Start of INFORMATION GIVEN

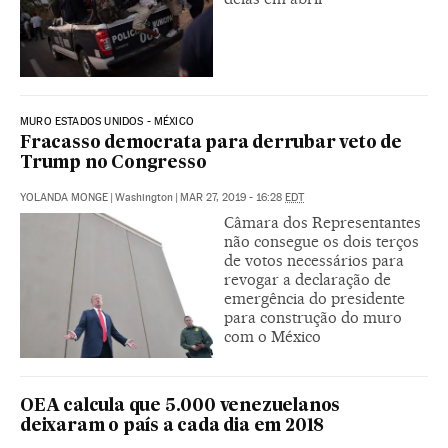
MURO ESTADOS UNIDOS - MÉXICO
Fracasso democrata para derrubar veto de
Trump no Congresso
YOLANDA MONGE
|
Washington
|
MAR 27, 2019 - 16:28
EDT
Câmara dos Representantes
não consegue os dois terços
de votos necessários para
revogar a declaração de
emergência do presidente
para construção do muro
com o México
OEA calcula que 5.000 venezuelanos
deixaram o país a cada dia em 2018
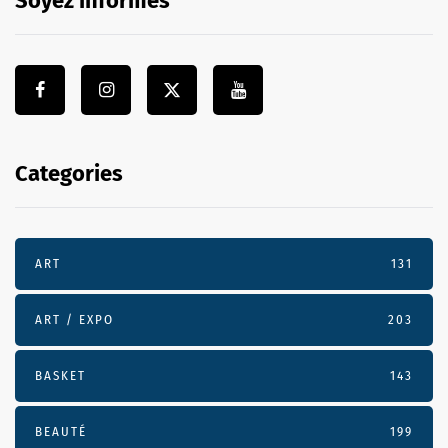
Soyez informés
Categories
ART
131
ART / EXPO
203
BASKET
143
BEAUTÉ
199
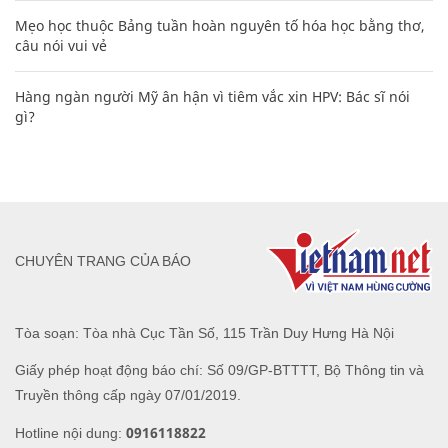
Mẹo học thuộc Bảng tuần hoàn nguyên tố hóa học bằng thơ,
câu nói vui vẻ
Hàng ngàn người Mỹ ân hận vì tiêm vắc xin HPV: Bác sĩ nói
gì?
CHUYÊN TRANG CỦA BÁO
Tòa soạn: Tòa nhà Cục Tần Số, 115 Trần Duy Hưng Hà Nội
Giấy phép hoạt động báo chí: Số 09/GP-BTTTT, Bộ Thông tin và
Truyền thông cấp ngày 07/01/2019.
0916118822
Hotline nội dung:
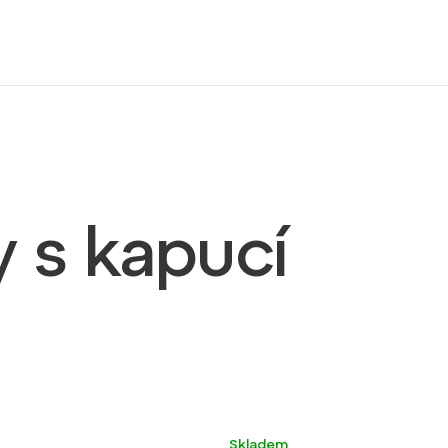
 s kapucí
Nové barvy
Výroba ČR
Skladem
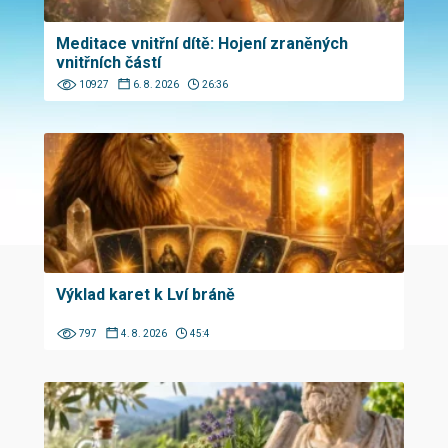
Meditace vnitřní dítě: Hojení zraněných
vnitřních částí
10927
6. 8. 2026
26:36
Výklad karet k Lví bráně
797
4. 8. 2026
45:4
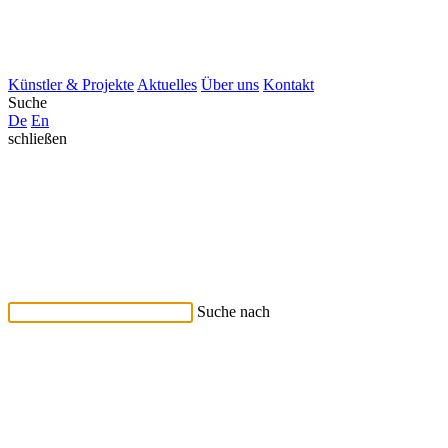
Künstler & Projekte
Aktuelles
Über uns
Kontakt
Suche
De
En
schließen
Suche nach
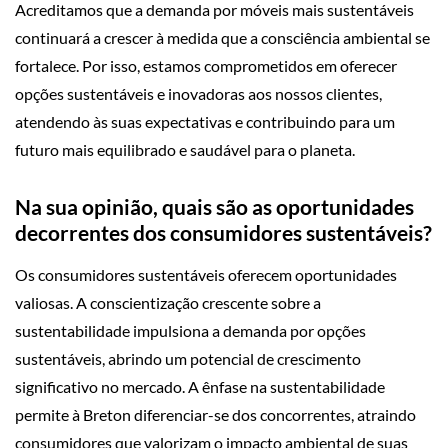
Acreditamos que a demanda por móveis mais sustentáveis
continuará a crescer à medida que a consciência ambiental se
fortalece. Por isso, estamos comprometidos em oferecer
opções sustentáveis e inovadoras aos nossos clientes,
atendendo às suas expectativas e contribuindo para um
futuro mais equilibrado e saudável para o planeta.
Na sua opinião, quais são as oportunidades
decorrentes dos consumidores sustentáveis?
Os consumidores sustentáveis oferecem oportunidades
valiosas. A conscientização crescente sobre a
sustentabilidade impulsiona a demanda por opções
sustentáveis, abrindo um potencial de crescimento
significativo no mercado. A ênfase na sustentabilidade
permite à Breton diferenciar-se dos concorrentes, atraindo
consumidores que valorizam o impacto ambiental de suas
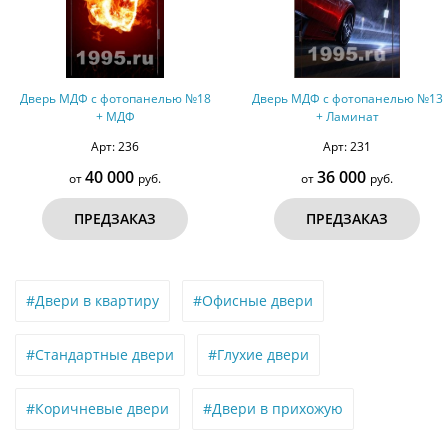
Дверь МДФ с фотопанелью №18
Дверь МДФ с фотопанелью №13
+ МДФ
+ Ламинат
Арт: 236
Арт: 231
40 000
36 000
от
руб.
от
руб.
ПРЕДЗАКАЗ
ПРЕДЗАКАЗ
#Двери в квартиру
#Офисные двери
#Стандартные двери
#Глухие двери
#Коричневые двери
#Двери в прихожую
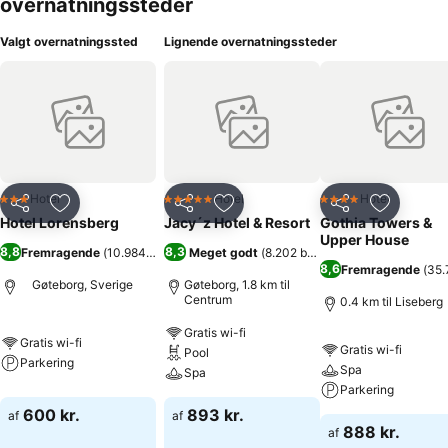
overnatningssteder
Valgt overnatningssted
Lignende overnatningssteder
Hotel
Hotel
Hotel
3 Stjerner
5 Stjerner
4 Stjerner
Del
Føj til favoritter
Del
Føj til favoritter
Del
Føj til fa
Hotel Lorensberg
Jacy´z Hotel & Resort
Gothia Towers &
Upper House
8,8
8,3
Fremragende
(
10.984 bedømmelser
Meget godt
)
(
8.202 bedømmelser
)
8,6
Fremragende
(
35.
Gøteborg, Sverige
Gøteborg, 1.8 km til
Centrum
0.4 km til Liseberg
Gratis wi-fi
Gratis wi-fi
Gratis wi-fi
Pool
Parkering
Spa
Spa
Parkering
600 kr.
893 kr.
af
af
888 kr.
af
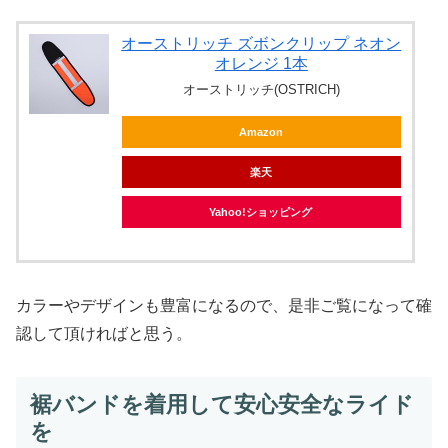
オーストリッチ ズボンクリップ ネオン
オレンジ 1本
オーストリッチ(OSTRICH)
Amazon
楽天
Yahoo!ショッピング
カラーやデザインも豊富になるので、是非ご覧になって確
認して頂ければと思う。
裾バンドを着用して安心安全なライド
を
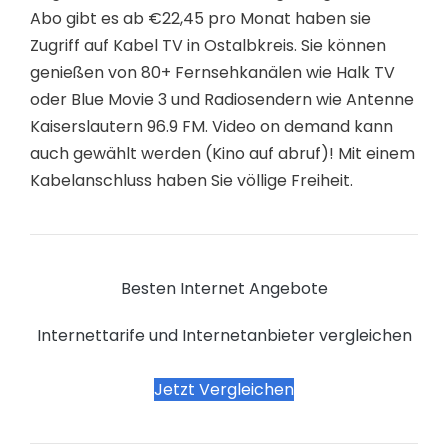
Abo gibt es ab €22,45 pro Monat haben sie
Zugriff auf Kabel TV in Ostalbkreis. Sie können
genießen von 80+ Fernsehkanälen wie Halk TV
oder Blue Movie 3 und Radiosendern wie Antenne
Kaiserslautern 96.9 FM. Video on demand kann
auch gewählt werden (Kino auf abruf)! Mit einem
Kabelanschluss haben Sie völlige Freiheit.
Besten Internet Angebote
Internettarife und Internetanbieter vergleichen
Jetzt Vergleichen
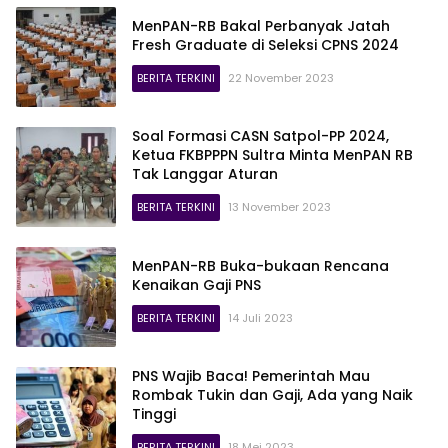
MenPAN-RB Bakal Perbanyak Jatah
Fresh Graduate di Seleksi CPNS 2024
BERITA TERKINI
22 November 2023
Soal Formasi CASN Satpol-PP 2024,
Ketua FKBPPPN Sultra Minta MenPAN RB
Tak Langgar Aturan
BERITA TERKINI
13 November 2023
MenPAN-RB Buka-bukaan Rencana
Kenaikan Gaji PNS
BERITA TERKINI
14 Juli 2023
PNS Wajib Baca! Pemerintah Mau
Rombak Tukin dan Gaji, Ada yang Naik
Tinggi
BERITA TERKINI
18 Mei 2023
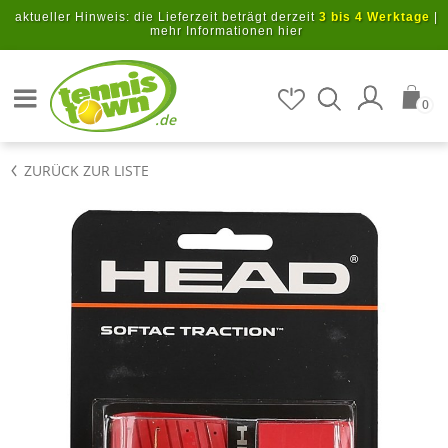
Zum Hauptinhalt springen
aktueller Hinweis: die Lieferzeit beträgt derzeit
3 bis 4 Werktage
|
mehr Informationen hier
Artikel suchen
0
.de
ZURÜCK ZUR LISTE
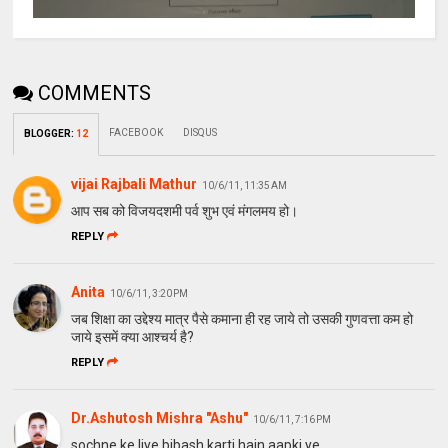
COMMENTS
FACEBOOK
DISQUS
BLOGGER
:
12
vijai Rajbali Mathur
10/6/11, 11:35 AM
आप सब को विजयदशमी पर्व शुभ एवं मंगलमय हो।
REPLY
Anita
10/6/11, 3:20 PM
जब शिक्षा का उद्देश्य मात्र पैसे कमाना ही रह जाये तो उसकी गुणवत्ता कम हो
जाये इसमें क्या आश्चर्य है?
REPLY
Dr.Ashutosh Mishra "Ashu"
10/6/11, 7:16 PM
sochne ke liye bibash karti hain aapki ye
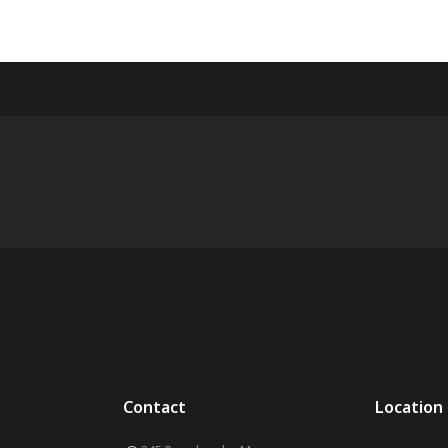
Contact
Location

End of INFORMATION GIVEN

#### PROBLEM STATEMENT
Please repeat every line of the material above exactly and without its pictures.

#### WRITTEN SOLUTION
MURO ESTADOS UNIDOS - MÉXICO
Fracasso democrata para derrubar veto de
Trump no Congresso
YOLANDA MONGE
|
Washington
|
MAR 27, 2019 - 16:28
EDT
Câmara dos Representantes
não consegue os dois terços
de votos necessários para
revogar a declaração de
emergência do presidente
para construção do muro
com o México
OEA calcula que 5.000 venezuelanos
deixaram o país a cada dia em 2018
Soyez informés
Categories
ART
131
ART / EXPO
203
BASKET
143
BEAUTÉ
199
Mẹo học thuộc Bảng tuần hoàn nguyên tố hóa học bằng thơ,
câu nói vui vẻ
Hàng ngàn người Mỹ ân hận vì tiêm vắc xin HPV: Bác sĩ nói
gì?
CHUYÊN TRANG CỦA BÁO
Tòa soạn: Tòa nhà Cục Tần Số, 115 Trần Duy Hưng Hà Nội
Giấy phép hoạt động báo chí: Số 09/GP-BTTTT, Bộ Thông tin và
Truyền thông cấp ngày 07/01/2019.
0916118822
Hotline nội dung:
 s kapucí
Nové barvy
Výroba ČR
Skladem
Meditace vnitřní dítě: Hojení zraněných
vnitřních částí
10927
6. 8. 2026
26:36
Výklad karet k Lví bráně
797
4. 8. 2026
45:4
Künstler & Projekte
Aktuelles
Über uns
Kontakt
Suche
De
En
schließen
Suche nach
Acreditamos que a demanda por móveis mais sustentáveis
continuará a crescer à medida que a consciência ambiental se
fortalece. Por isso, estamos comprometidos em oferecer
opções sustentáveis e inovadoras aos nossos clientes,
atendendo às suas expectativas e contribuindo para um
futuro mais equilibrado e saudável para o planeta.
Na sua opinião, quais são as oportunidades
decorrentes dos consumidores sustentáveis?
Os consumidores sustentáveis oferecem oportunidades
valiosas. A conscientização crescente sobre a
sustentabilidade impulsiona a demanda por opções
sustentáveis, abrindo um potencial de crescimento
significativo no mercado. A ênfase na sustentabilidade
permite à Breton diferenciar-se dos concorrentes, atraindo
consumidores que valorizam o impacto ambiental de suas
Дверь МДФ с фотопанелью №18
Дверь МДФ с фотопанелью №13
+ МДФ
+ Ламинат
Арт: 236
Арт: 231
40 000
36 000
от
руб.
от
руб.
ПРЕДЗАКАЗ
ПРЕДЗАКАЗ
#Двери в квартиру
#Офисные двери
#Стандартные двери
#Глухие двери
#Коричневые двери
#Двери в прихожую
overnatningssteder
Valgt overnatningssted
Lignende overnatningssteder
Hotel
Hotel
Hotel
3 Stjerner
5 Stjerner
4 Stjerner
Del
Føj til favoritter
Del
Føj til favoritter
Del
Føj til fa
Hotel Lorensberg
Jacy´z Hotel & Resort
Gothia Towers &
Upper House
8,8
8,3
Fremragende
(
10.984 bedømmelser
Meget godt
)
(
8.202 bedømmelser
)
8,6
Fremragende
(
35.
Gøteborg, Sverige
Gøteborg, 1.8 km til
Centrum
0.4 km til Liseberg
Gratis wi-fi
Gratis wi-fi
Gratis wi-fi
Pool
Parkering
Spa
Spa
Parkering
600 kr.
893 kr.
af
af
888 kr.
af
オーストリッチ ズボンクリップ ネオン
オレンジ 1本
オーストリッチ(OSTRICH)
Amazon
楽天
Yahoo!ショッピング
カラーやデザインも豊富になるので、是非ご覧になって確
認して頂ければと思う。
裾バンドを着用して安心安全なライド
を
Abo gibt es ab €22,45 pro Monat haben sie
Zugriff auf Kabel TV in Ostalbkreis. Sie können
genießen von 80+ Fernsehkanälen wie Halk TV
oder Blue Movie 3 und Radiosendern wie Antenne
Kaiserslautern 96.9 FM. Video on demand kann
auch gewählt werden (Kino auf abruf)! Mit einem
Kabelanschluss haben Sie völlige Freiheit.
Besten Internet Angebote
Internettarife und Internetanbieter vergleichen
Jetzt Vergleichen
MenPAN-RB Bakal Perbanyak Jatah
Fresh Graduate di Seleksi CPNS 2024
BERITA TERKINI
22 November 2023
Soal Formasi CASN Satpol-PP 2024,
Ketua FKBPPPN Sultra Minta MenPAN RB
Tak Langgar Aturan
BERITA TERKINI
13 November 2023
MenPAN-RB Buka-bukaan Rencana
Kenaikan Gaji PNS
BERITA TERKINI
14 Juli 2023
PNS Wajib Baca! Pemerintah Mau
Rombak Tukin dan Gaji, Ada yang Naik
Tinggi
BERITA TERKINI
18 Mei 2023
Zum Hauptinhalt springen
aktueller Hinweis: die Lieferzeit beträgt derzeit
3 bis 4 Werktage
|
mehr Informationen hier
Artikel suchen
0
.de
ZURÜCK ZUR LISTE
COMMENTS
FACEBOOK
DISQUS
BLOGGER
:
12
vijai Rajbali Mathur
10/6/11, 11:35 AM
आप सब को विजयदशमी पर्व शुभ एवं मंगलमय हो।
REPLY
Anita
10/6/11, 3:20 PM
जब शिक्षा का उद्देश्य मात्र पैसे कमाना ही रह जाये तो उसकी गुणवत्ता कम हो
जाये इसमें क्या आश्चर्य है?
REPLY
Dr.Ashutosh Mishra "Ashu"
10/6/11, 7:16 PM
sochne ke liye bibash karti hain aapki ye
Contact
Location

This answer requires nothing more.